TASK:
Look through the material for lines with the word "programa", and copy each one.

DATA:
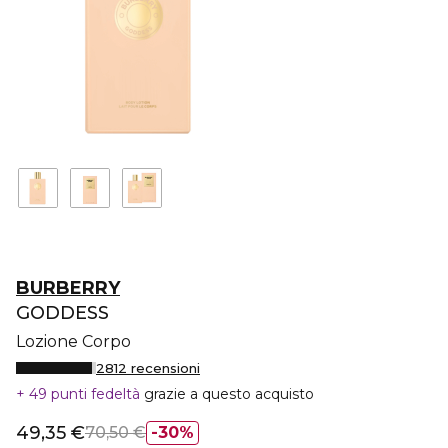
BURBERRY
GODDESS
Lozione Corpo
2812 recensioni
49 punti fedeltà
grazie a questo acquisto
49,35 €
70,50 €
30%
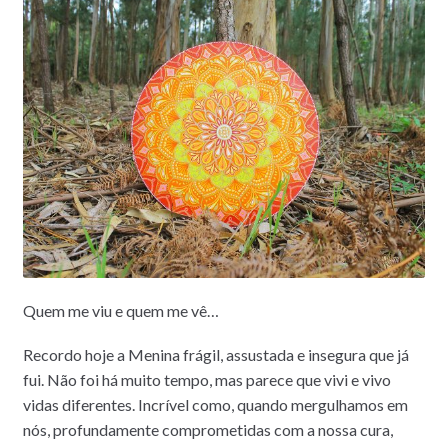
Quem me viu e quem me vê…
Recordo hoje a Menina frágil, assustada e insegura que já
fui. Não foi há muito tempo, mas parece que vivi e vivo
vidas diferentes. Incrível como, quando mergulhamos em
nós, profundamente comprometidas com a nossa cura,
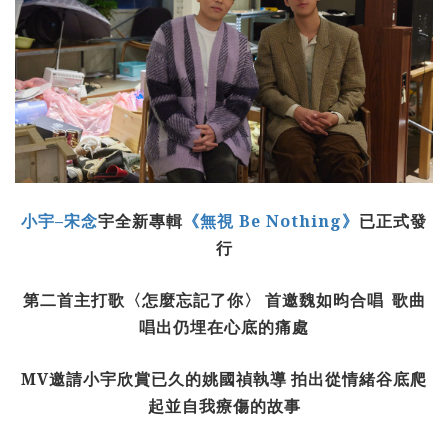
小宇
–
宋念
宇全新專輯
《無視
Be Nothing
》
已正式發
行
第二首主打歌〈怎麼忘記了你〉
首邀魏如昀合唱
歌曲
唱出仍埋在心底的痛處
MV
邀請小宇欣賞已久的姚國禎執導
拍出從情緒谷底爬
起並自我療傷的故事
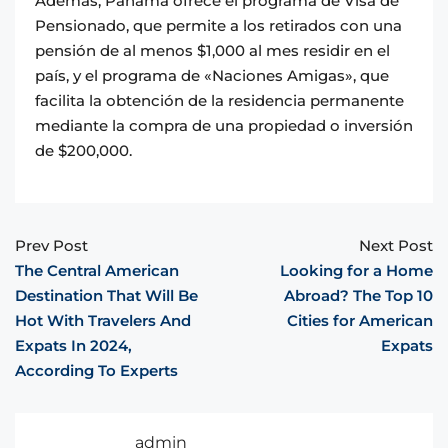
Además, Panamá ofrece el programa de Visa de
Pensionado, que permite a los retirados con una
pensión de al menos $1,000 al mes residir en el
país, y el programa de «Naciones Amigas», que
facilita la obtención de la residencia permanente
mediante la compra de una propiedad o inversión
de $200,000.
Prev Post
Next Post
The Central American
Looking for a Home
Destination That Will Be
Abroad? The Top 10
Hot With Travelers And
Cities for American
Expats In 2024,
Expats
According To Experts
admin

==

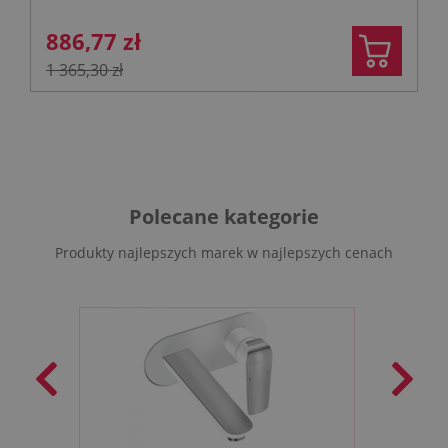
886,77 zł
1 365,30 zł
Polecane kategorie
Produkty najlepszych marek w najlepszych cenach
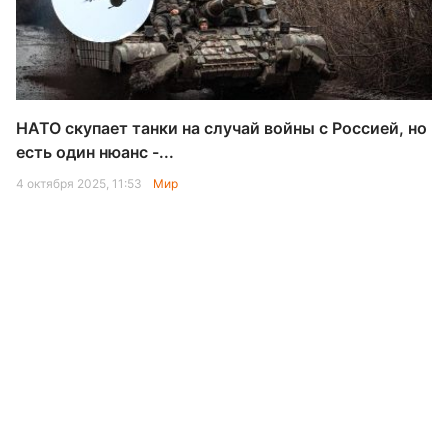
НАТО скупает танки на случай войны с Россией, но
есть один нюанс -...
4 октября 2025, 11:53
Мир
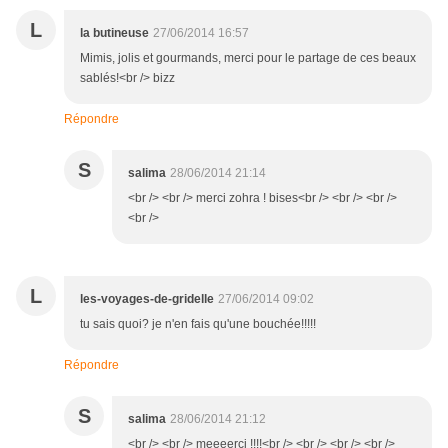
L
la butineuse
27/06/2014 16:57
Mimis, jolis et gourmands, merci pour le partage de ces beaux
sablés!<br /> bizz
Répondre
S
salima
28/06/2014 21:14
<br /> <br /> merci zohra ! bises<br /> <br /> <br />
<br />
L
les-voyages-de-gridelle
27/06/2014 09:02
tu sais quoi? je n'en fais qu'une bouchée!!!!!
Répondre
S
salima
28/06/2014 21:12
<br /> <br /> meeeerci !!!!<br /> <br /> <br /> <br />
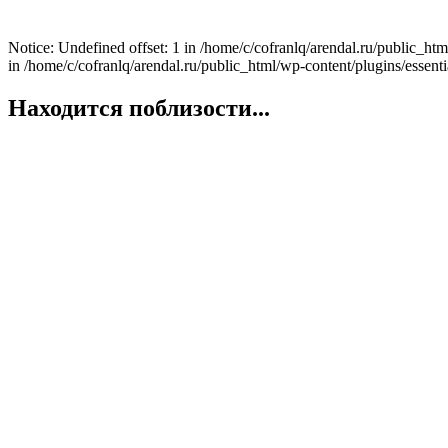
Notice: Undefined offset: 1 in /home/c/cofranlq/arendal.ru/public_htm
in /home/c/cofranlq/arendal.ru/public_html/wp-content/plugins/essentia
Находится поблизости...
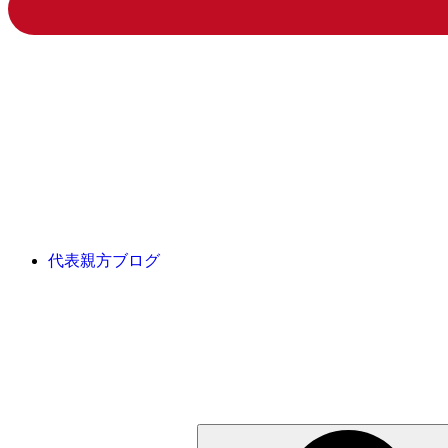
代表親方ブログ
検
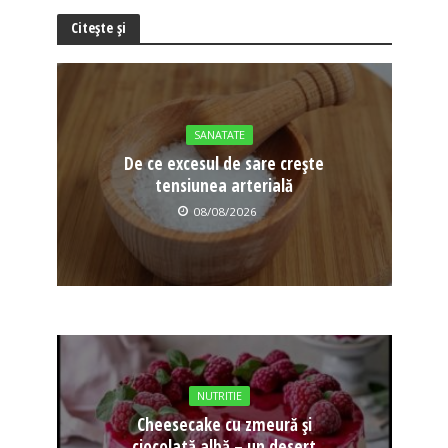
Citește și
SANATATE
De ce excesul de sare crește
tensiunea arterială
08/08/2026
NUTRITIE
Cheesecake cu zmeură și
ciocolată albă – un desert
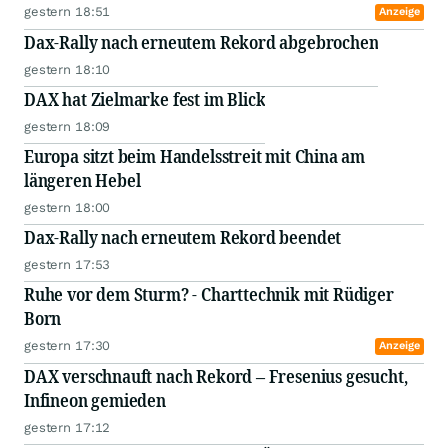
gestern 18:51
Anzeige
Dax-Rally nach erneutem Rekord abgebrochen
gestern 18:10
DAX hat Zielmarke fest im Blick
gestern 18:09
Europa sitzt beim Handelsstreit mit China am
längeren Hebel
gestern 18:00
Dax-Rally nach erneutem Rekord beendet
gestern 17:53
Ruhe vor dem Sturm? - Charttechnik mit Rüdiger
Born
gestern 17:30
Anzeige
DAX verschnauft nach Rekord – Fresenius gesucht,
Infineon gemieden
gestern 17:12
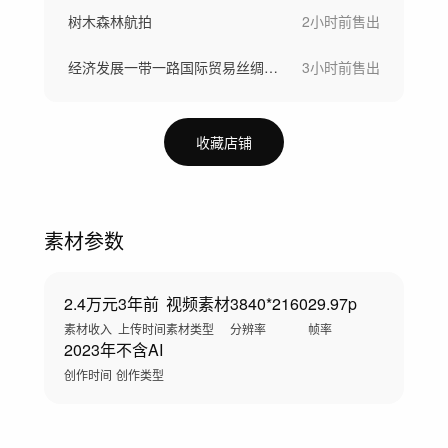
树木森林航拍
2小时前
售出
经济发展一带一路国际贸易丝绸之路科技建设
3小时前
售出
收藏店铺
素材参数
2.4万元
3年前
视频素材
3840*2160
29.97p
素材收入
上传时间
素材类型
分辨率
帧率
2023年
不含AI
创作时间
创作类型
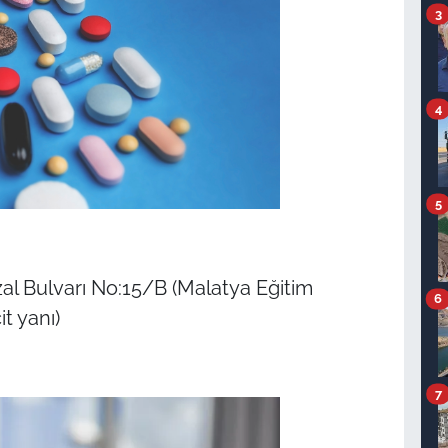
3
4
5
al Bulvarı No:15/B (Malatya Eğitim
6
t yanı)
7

EXPECTED ANSWER:
Además, Panamá ofrece el programa de Visa de
país, y el programa de «Naciones Amigas», que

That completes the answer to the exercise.